Meredith McGeehee, a longtime lobbyist for campaign finance reform recalled how the bill was nearly sunk in the House by an amendment tailored for the NRA sponsored by Rep. Charles Pickering, R-Miss., that would have prohibited the bill from applying to any advertisement that "consists of information or commentary about a person holding or seeking federal office on any matter pertaining to the Second Amendment."
"I remember standing outside the chamber one evening," says McGeehee, "and the biggest threat was the amendment...the vote count was awful." She said in the end it was Rep. Nancy Pelosi, D., Calif., who managed to pull together the votes to defeat it. The final count was 209 to 219, with 21 Democrats supporting it, on February 13, 2002.

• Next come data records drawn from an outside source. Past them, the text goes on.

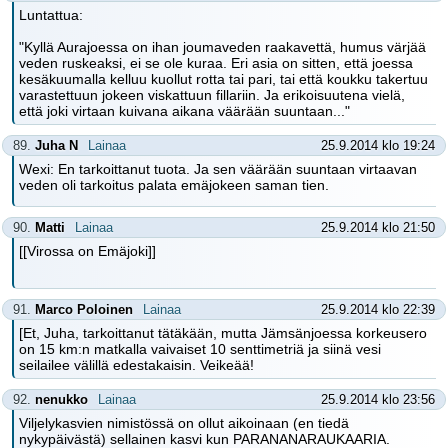
Luntattua:
"Kyllä Aurajoessa on ihan joumaveden raakavettä, humus värjää
veden ruskeaksi, ei se ole kuraa. Eri asia on sitten, että joessa
kesäkuumalla kelluu kuollut rotta tai pari, tai että koukku takertuu
varastettuun jokeen viskattuun fillariin. Ja erikoisuutena vielä,
että joki virtaan kuivana aikana väärään suuntaan..."
89.
Juha N
Lainaa
25.9.2014 klo 19:24
Wexi: En tarkoittanut tuota. Ja sen väärään suuntaan virtaavan
veden oli tarkoitus palata emäjokeen saman tien.
90.
Matti
Lainaa
25.9.2014 klo 21:50
[[Virossa on Emäjoki]]
91.
Marco Poloinen
Lainaa
25.9.2014 klo 22:39
[Et, Juha, tarkoittanut tätäkään, mutta Jämsänjoessa korkeusero
on 15 km:n matkalla vaivaiset 10 senttimetriä ja siinä vesi
seilailee välillä edestakaisin. Veikeää!
92.
nenukko
Lainaa
25.9.2014 klo 23:56
Viljelykasvien nimistössä on ollut aikoinaan (en tiedä
nykypäivästä) sellainen kasvi kun PARANANARAUKAARIA.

Later the NRA sent out a fax alert, urging supporters to contact their representatives and thank them for supporting the amendment and report their displeasure if they had not. The alert also said to see how representatives voted on "this anti-First Amendment bill" and to be sure to "communicate your sentiments accordingly to your Representative based on his vote on this anti-freedom measure."
The following month, the NRA filed its lawsuit against the new law. "We are proud to be the first plaintiff to formally ask the federal court to invalidate these new limits on the political speech of ordinary citizens because we believe that this law cannot be allowed to stand -not even for a moment," said the group's then vice president, Wayne LaPierre, in a statement.
BCRA largely survived the court challenge by its challengers. The NRA continued its opposition.
In 2004, LaPierre declared a legal opinion determined that the group's web-based news outlet, NRANews, which describes itself as "your first source on second amendment news," could act as a media outlet and therefore was exempted from the law's requirements regarding advertisements.
"...NRANews should be deemed a media company and therefore is entitled to distribute news stories, commentaries and editorials that both mention federal candidates and advocate the election or defeat of a federal candidate. Under the relevant campaign finance laws, media companies are permitted to engage in such speech without limitation."
In 2009, the Supreme Court was considering the Citizens United case in which it would rule that unlimited corporate and union money could be spent on independent expenditures The NRA submitted an amicus brief in support. Much of the group's argument revolved around its status as a nonprofit and that such groups should be permitted to spend without limit in elections--the same issues that it had been grappling with for years with the FEC. When the Supreme Court decided the case, the NRA was full of praise.
"This ruling is a victory for anyone who believes that the First Amendment applies to each and every one of us," said LaPierre.
Following the Citizens United decision, the NRA turned its lobbying activity against the DISCLOSE Act, and won the carve out in the 2010 bill that later died in the Senate. The group opposed the bill's revival in 2012. Earlier this month, Rep. Chris Van Hollen, D-Conn., introduced a new version of the legislation. While the NRA's focus has been on various bills introduced following the mass shooting of school children and staff at Sandy Hook Elementary school last December, opposing disclosure legislation is sure to retain a prominent place on its lobbying agenda.